● EXERCISE: None of the pictures should be copied, though every line of the listing must be printed exactly.

● THE DATA:
□ □ □

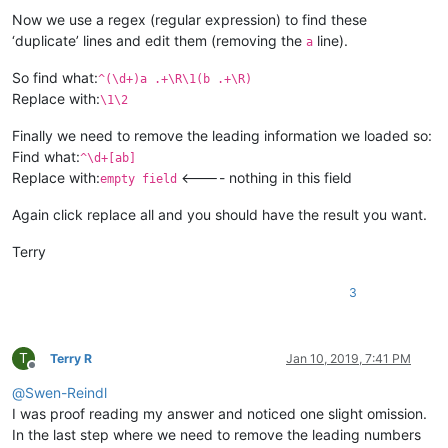
Now we use a regex (regular expression) to find these
‘duplicate’ lines and edit them (removing the
line).
a
So find what:
^(\d+)a .+\R\1(b .+\R)
Replace with:
\1\2
Finally we need to remove the leading information we loaded so:
Find what:
^\d+[ab]
Replace with:
<---- nothing in this field
empty field
Again click replace all and you should have the result you want.
Terry
3
T
Terry R
Jan 10, 2019, 7:41 PM
Offline
@
Swen-Reindl
I was proof reading my answer and noticed one slight omission.
In the last step where we need to remove the leading numbers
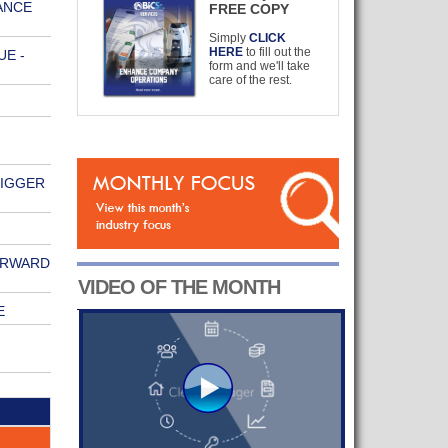
ANCE
FREE COPY
Simply
CLICK
HERE
to fill out the
E -
form and we'll take
care of the rest.
BIGGER
ORWARD
VIDEO OF THE MONTH
E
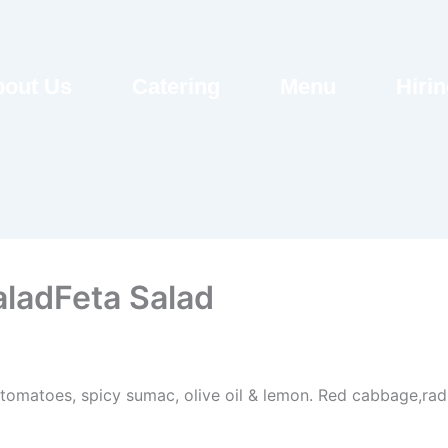
out Us
Catering
Menu
Hiri
aladFeta Salad
 tomatoes, spicy sumac, olive oil & lemon. Red cabbage,radi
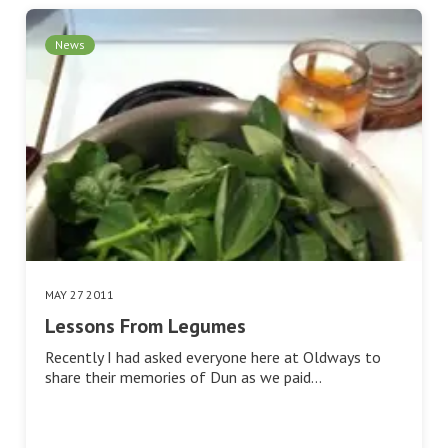
News
MAY 27 2011
Lessons From Legumes
Recently I had asked everyone here at Oldways to
share their memories of Dun as we paid…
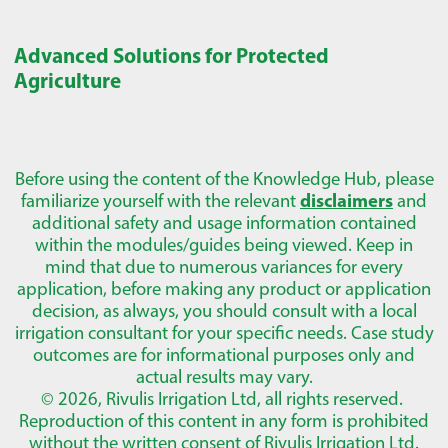
Advanced Solutions for Protected
Agriculture
Before using the content of the Knowledge Hub, please
familiarize yourself with the relevant
disclaimers
and
additional safety and usage information contained
within the modules/guides being viewed. Keep in
mind that due to numerous variances for every
application, before making any product or application
decision, as always, you should consult with a local
irrigation consultant for your specific needs. Case study
outcomes are for informational purposes only and
actual results may vary.
© 2026, Rivulis Irrigation Ltd, all rights reserved.
Reproduction of this content in any form is prohibited
without the written consent of Rivulis Irrigation Ltd.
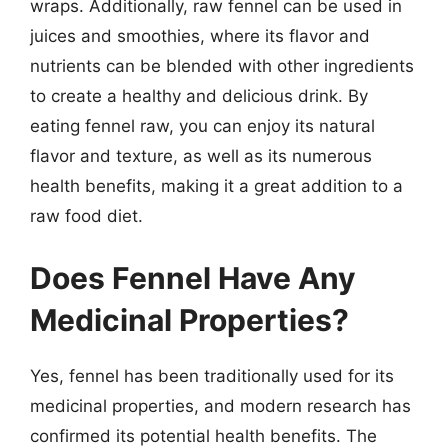
wraps. Additionally, raw fennel can be used in
juices and smoothies, where its flavor and
nutrients can be blended with other ingredients
to create a healthy and delicious drink. By
eating fennel raw, you can enjoy its natural
flavor and texture, as well as its numerous
health benefits, making it a great addition to a
raw food diet.
Does Fennel Have Any
Medicinal Properties?
Yes, fennel has been traditionally used for its
medicinal properties, and modern research has
confirmed its potential health benefits. The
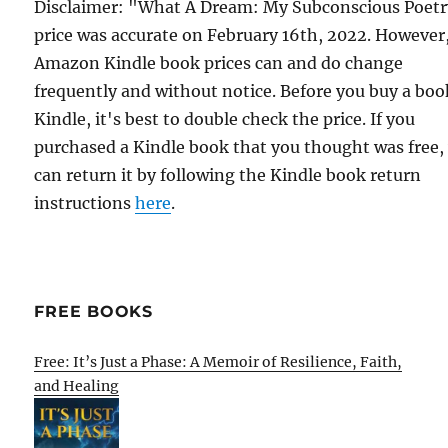
Disclaimer: "What A Dream: My Subconscious Poet
price was accurate on February 16th, 2022. However
Amazon Kindle book prices can and do change
frequently and without notice. Before you buy a bo
Kindle, it's best to double check the price. If you
purchased a Kindle book that you thought was free,
can return it by following the Kindle book return
instructions
here
.
FREE BOOKS
Free: It’s Just a Phase: A Memoir of Resilience, Faith,
and Healing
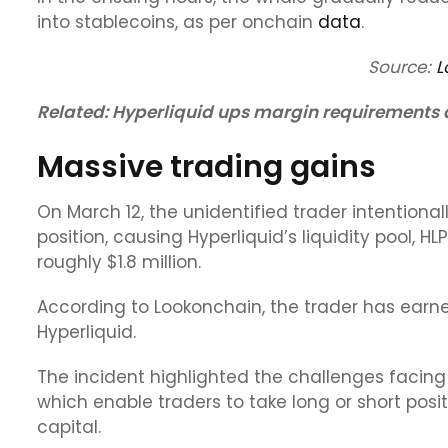
into stablecoins, as per onchain
data
.
Source:
L
Related:
Hyperliquid ups margin requirements af
Massive trading gains
On March 12, the unidentified trader intentional
position, causing Hyperliquid’s liquidity pool, HL
roughly $1.8 million.
According to Lookonchain, the trader has earne
Hyperliquid.
The incident highlighted the challenges facing
which enable traders to take long or short posi
capital.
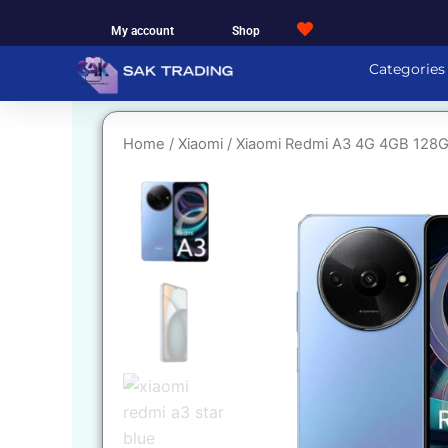
Skip
My account
Shop
to
content
Categories
Home
/
Xiaomi
/ Xiaomi Redmi A3 4G 4GB 128G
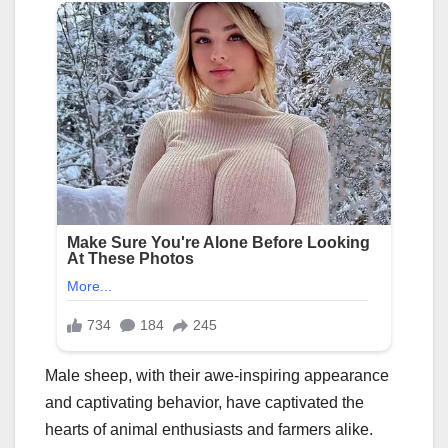
Male sheep, with their awe-inspiring appearance
and captivating behavior, have captivated the
hearts of animal enthusiasts and farmers alike.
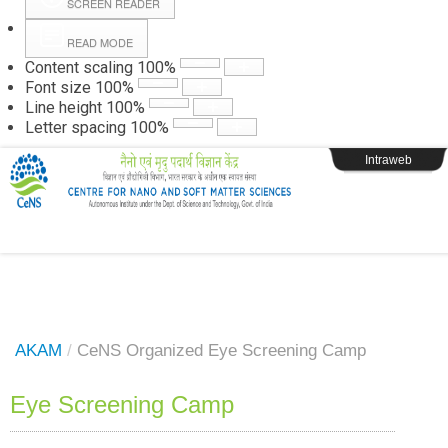
SCREEN READER
READ MODE
Instructions
Content scaling
100
%
Font size
100
%
Line height
100
%
Webpage Login
Letter spacing
100
%
Intraweb
AKAM
/
CeNS Organized Eye Screening Camp
Eye Screening Camp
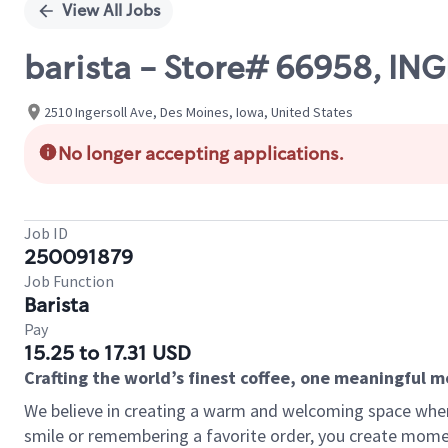
View All Jobs
barista - Store# 66958, I
2510 Ingersoll Ave, Des Moines, Iowa, United States
No longer accepting applications.
Job ID
250091879
Job Function
Barista
Pay
15.25 to 17.31 USD
Crafting the world’s finest coffee, one meaningful 
We believe in creating a warm and welcoming space where
smile or remembering a favorite order, you create mome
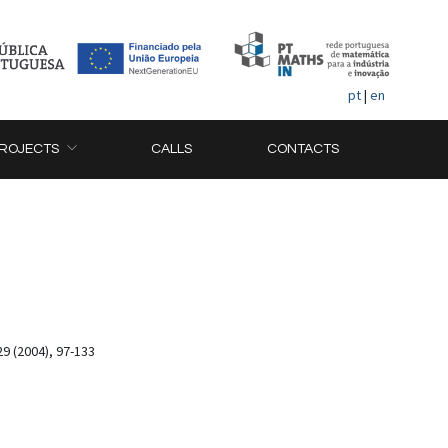
pt
|
en
ROJECTS
CALLS
CONTACTS
9 (2004), 97-133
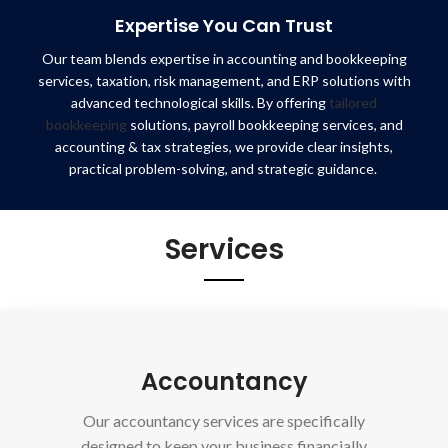
Expertise You Can Trust
Our team blends expertise in accounting and bookkeeping
services, taxation, risk management, and ERP solutions with
advanced technological skills. By offering
tailored
bookkeeping
solutions, payroll bookkeeping services, and
accounting & tax strategies, we provide clear insights,
practical problem-solving, and strategic guidance.
Services
Accountancy
Our accountancy services are specifically
designed to keep your business financially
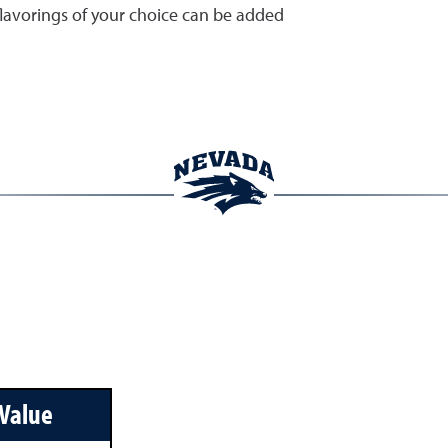
flavorings of your choice can be added
 Value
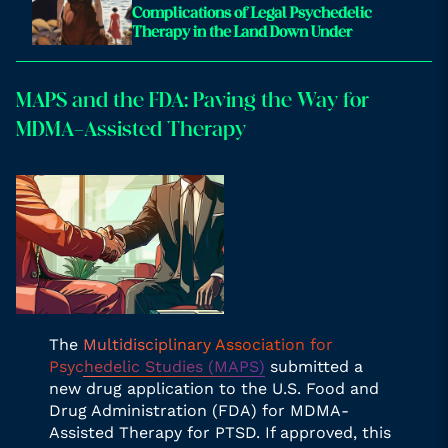
Complications of Legal Psychedelic
Therapy in the Land Down Under
MAPS and the FDA: Paving the Way for
MDMA-Assisted Therapy
The
Multidisciplinary Association for
Psychedelic Studies (MAPS)
submitted a
new drug application to the U.S. Food and
Drug Administration (FDA) for MDMA-
Assisted Therapy for PTSD. If approved, this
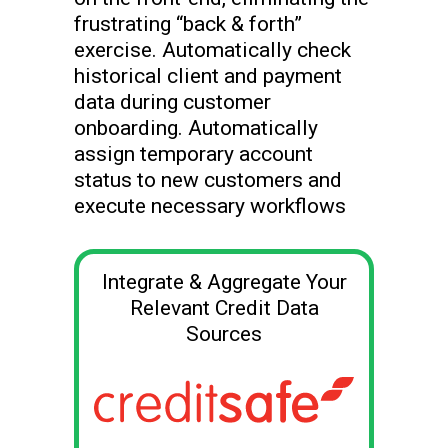
frustrating “back & forth”
exercise. Automatically check
historical client and payment
data during customer
onboarding. Automatically
assign temporary account
status to new customers and
execute necessary workflows
Integrate & Aggregate Your
Relevant Credit Data
Sources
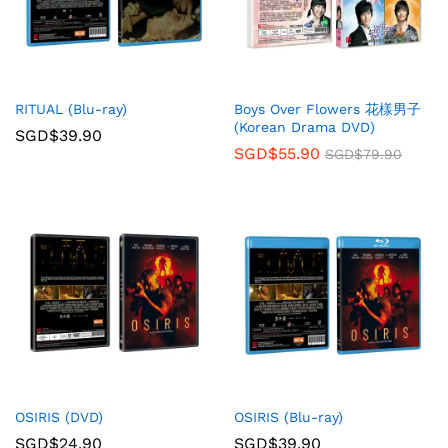
RITUAL (Blu-ray)
Boys Over Flowers 花樣男子
(Korean Drama DVD)
SGD$
39.90
SGD$
55.90
SGD$
79.90
OSIRIS (DVD)
OSIRIS (Blu-ray)
SGD$
24.90
SGD$
39.90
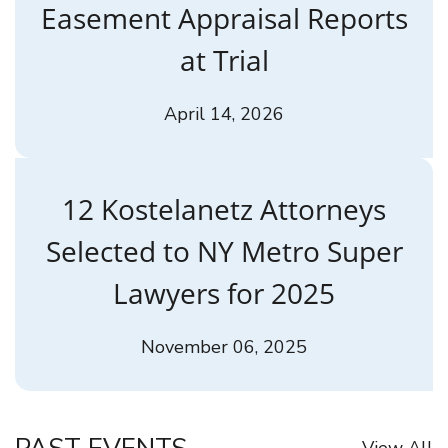
Easement Appraisal Reports
at Trial
April 14, 2026
12 Kostelanetz Attorneys
Selected to NY Metro Super
Lawyers for 2025
November 06, 2025
View All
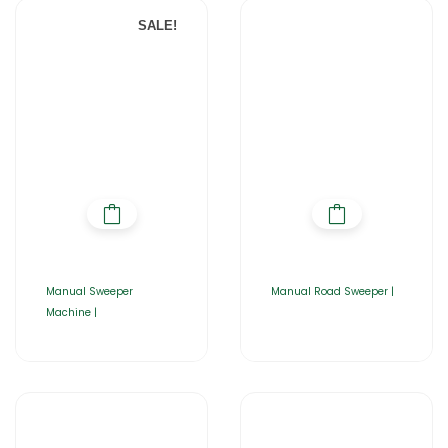
SALE!
Manual Sweeper
Manual Road Sweeper |
Machine |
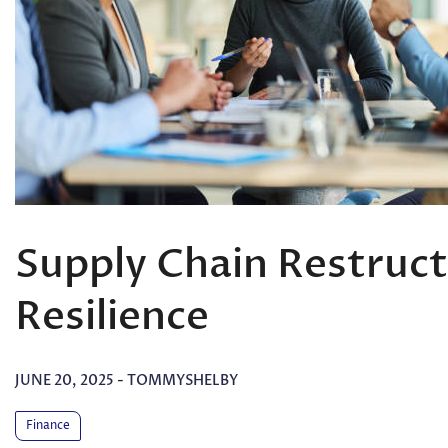
Supply Chain Restruct
Resilience
JUNE 20, 2025
-
TOMMYSHELBY
Finance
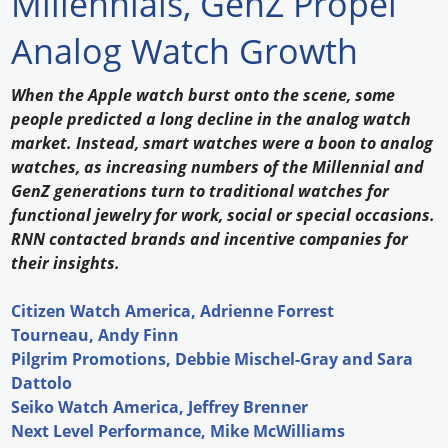
Millennials, GenZ Propel
Forum Library
Analog Watch Growth
Hot Products
When the Apple watch burst onto the scene, some
people predicted a long decline in the analog watch
Experiences
market. Instead, smart watches were a boon to analog
How to
watches, as increasing numbers of the Millennial and
GenZ generations turn to traditional watches for
Profiles
functional jewelry for work, social or special occasions.
RNN contacted brands and incentive companies for
Suppliers
their insights.
Search
Citizen Watch America, Adrienne Forrest
Tourneau, Andy Finn
Pilgrim Promotions, Debbie Mischel-Gray and Sara
Dattolo
Seiko Watch America, Jeffrey Brenner
Next Level Performance, Mike McWilliams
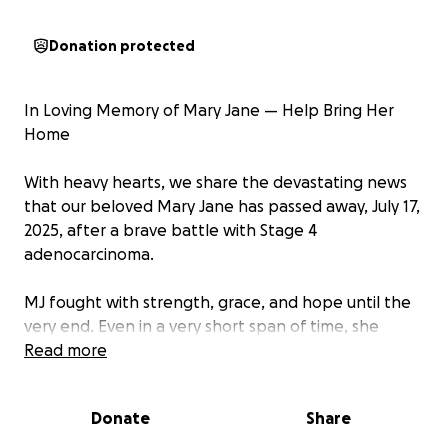
Donation protected
In Loving Memory of Mary Jane — Help Bring Her
Home
With heavy hearts, we share the devastating news
that our beloved Mary Jane has passed away, July 17,
2025, after a brave battle with Stage 4
adenocarcinoma.
MJ fought with strength, grace, and hope until the
very end. Even in a very short span of time, she
became a light in our lives — kind, gentle, and full of
Read more
warmth. Her passing has left an unimaginable void in
the hearts of her husband Denmark and all of us
Donate
Share
who loved her.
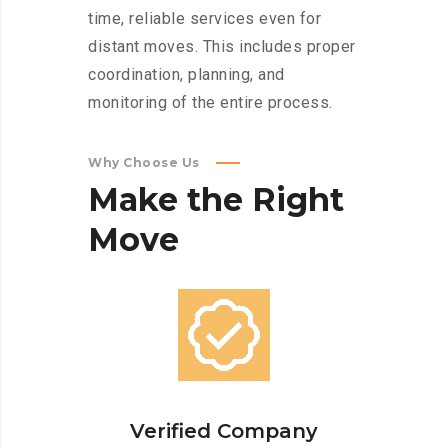
time, reliable services even for
distant moves. This includes proper
coordination, planning, and
monitoring of the entire process.
Why Choose Us
Make
the
Right
Move
Verified Company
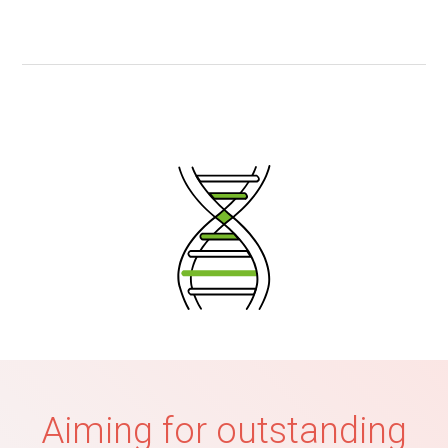
Aiming for outstanding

□ □ □

● REPLY TO THE TASK:
Now we use a regex (regular expression) to find these
‘duplicate’ lines and edit them (removing the
line).
a
So find what:
^(\d+)a .+\R\1(b .+\R)
Replace with:
\1\2
Finally we need to remove the leading information we loaded so:
Find what:
^\d+[ab]
Replace with:
<---- nothing in this field
empty field
Again click replace all and you should have the result you want.
Terry
3
T
Terry R
Jan 10, 2019, 7:41 PM
Offline
@
Swen-Reindl
I was proof reading my answer and noticed one slight omission.
In the last step where we need to remove the leading numbers
ANCE
FREE COPY
Simply
CLICK
HERE
to fill out the
E -
form and we'll take
care of the rest.
BIGGER
ORWARD
VIDEO OF THE MONTH
E
out Us
Catering
Menu
Hiri
aladFeta Salad
 tomatoes, spicy sumac, olive oil & lemon. Red cabbage,radi
News
MAY 27 2011
Lessons From Legumes
Recently I had asked everyone here at Oldways to
share their memories of Dun as we paid…
Advanced Solutions for Protected
Agriculture
Before using the content of the Knowledge Hub, please
familiarize yourself with the relevant
disclaimers
and
additional safety and usage information contained
within the modules/guides being viewed. Keep in
mind that due to numerous variances for every
application, before making any product or application
decision, as always, you should consult with a local
irrigation consultant for your specific needs. Case study
outcomes are for informational purposes only and
actual results may vary.
© 2026, Rivulis Irrigation Ltd, all rights reserved.
Reproduction of this content in any form is prohibited
without the written consent of Rivulis Irrigation Ltd.
wraps. Additionally, raw fennel can be used in
juices and smoothies, where its flavor and
nutrients can be blended with other ingredients
to create a healthy and delicious drink. By
eating fennel raw, you can enjoy its natural
flavor and texture, as well as its numerous
health benefits, making it a great addition to a
raw food diet.
Does Fennel Have Any
Medicinal Properties?
Yes, fennel has been traditionally used for its
medicinal properties, and modern research has
confirmed its potential health benefits. The
Disclaimer: "What A Dream: My Subconscious Poet
price was accurate on February 16th, 2022. However
Amazon Kindle book prices can and do change
frequently and without notice. Before you buy a bo
Kindle, it's best to double check the price. If you
purchased a Kindle book that you thought was free,
can return it by following the Kindle book return
instructions
here
.
FREE BOOKS
Free: It’s Just a Phase: A Memoir of Resilience, Faith,
and Healing
into stablecoins, as per onchain
data
.
Source:
L
Related:
Hyperliquid ups margin requirements af
Massive trading gains
On March 12, the unidentified trader intentional
position, causing Hyperliquid’s liquidity pool, HL
roughly $1.8 million.
According to Lookonchain, the trader has earne
Hyperliquid.
The incident highlighted the challenges facing
which enable traders to take long or short posi
capital.
Skip
My account
Shop
to
content
Categories
Home
/
Xiaomi
/ Xiaomi Redmi A3 4G 4GB 128G
Male sheep, with their awe-inspiring appearance
and captivating behavior, have captivated the
hearts of animal enthusiasts and farmers alike.
SCREEN READER
READ MODE
Instructions
Content scaling
100
%
Font size
100
%
Line height
100
%
Webpage Login
Letter spacing
100
%
Intraweb
AKAM
/
CeNS Organized Eye Screening Camp
Eye Screening Camp
View All Jobs
barista - Store# 66958, I
2510 Ingersoll Ave, Des Moines, Iowa, United States
No longer accepting applications.
Job ID
250091879
Job Function
Barista
Pay
15.25 to 17.31 USD
Crafting the world’s finest coffee, one meaningful 
We believe in creating a warm and welcoming space where
smile or remembering a favorite order, you create mome
pt
|
en
ROJECTS
CALLS
CONTACTS
9 (2004), 97-133
Expertise You Can Trust
Our team blends expertise in accounting and bookkeeping
services, taxation, risk management, and ERP solutions with
advanced technological skills. By offering
tailored
bookkeeping
solutions, payroll bookkeeping services, and
accounting & tax strategies, we provide clear insights,
practical problem-solving, and strategic guidance.
Services
Accountancy
Our accountancy services are specifically
designed to keep your business financially
flavorings of your choice can be added
 Value
Complications of Legal Psychedelic
Therapy in the Land Down Under
MAPS and the FDA: Paving the Way for
MDMA-Assisted Therapy
The
Multidisciplinary Association for
Psychedelic Studies (MAPS)
submitted a
new drug application to the U.S. Food and
Drug Administration (FDA) for MDMA-
Assisted Therapy for PTSD. If approved, this
frustrating “back & forth”
exercise. Automatically check
historical client and payment
data during customer
onboarding. Automatically
assign temporary account
status to new customers and
execute necessary workflows
Integrate & Aggregate Your
Relevant Credit Data
Sources
RITUAL (Blu-ray)
Boys Over Flowers 花樣男子
(Korean Drama DVD)
SGD$
39.90
SGD$
55.90
SGD$
79.90
OSIRIS (DVD)
OSIRIS (Blu-ray)
SGD$
24.90
SGD$
39.90
Easement Appraisal Reports
at Trial
April 14, 2026
12 Kostelanetz Attorneys
Selected to NY Metro Super
Lawyers for 2025
November 06, 2025
View All
SALE!
Manual Sweeper
Manual Road Sweeper |
Machine |
Supply Chain Restruct
Resilience
JUNE 20, 2025
-
TOMMYSHELBY
Finance
Millennials, GenZ Propel
Forum Library
Analog Watch Growth
Hot Products
When the Apple watch burst onto the scene, some
people predicted a long decline in the analog watch
Experiences
market. Instead, smart watches were a boon to analog
How to
watches, as increasing numbers of the Millennial and
GenZ generations turn to traditional watches for
Profiles
functional jewelry for work, social or special occasions.
RNN contacted brands and incentive companies for
Suppliers
their insights.
Search
Citizen Watch America, Adrienne Forrest
Tourneau, Andy Finn
Pilgrim Promotions, Debbie Mischel-Gray and Sara
Dattolo
Seiko Watch America, Jeffrey Brenner
Next Level Performance, Mike McWilliams
Donation protected
In Loving Memory of Mary Jane — Help Bring Her
Home
With heavy hearts, we share the devastating news
that our beloved Mary Jane has passed away, July 17,
2025, after a brave battle with Stage 4
adenocarcinoma.
MJ fought with strength, grace, and hope until the
very end. Even in a very short span of time, she
became a light in our lives — kind, gentle, and full of
Read more
warmth. Her passing has left an unimaginable void in
the hearts of her husband Denmark and all of us
Donate
Share
who loved her.
time, reliable services even for
distant moves. This includes proper
coordination, planning, and
monitoring of the entire process.
Why Choose Us
Make
the
Right
Move
Verified Company
Aiming for outstanding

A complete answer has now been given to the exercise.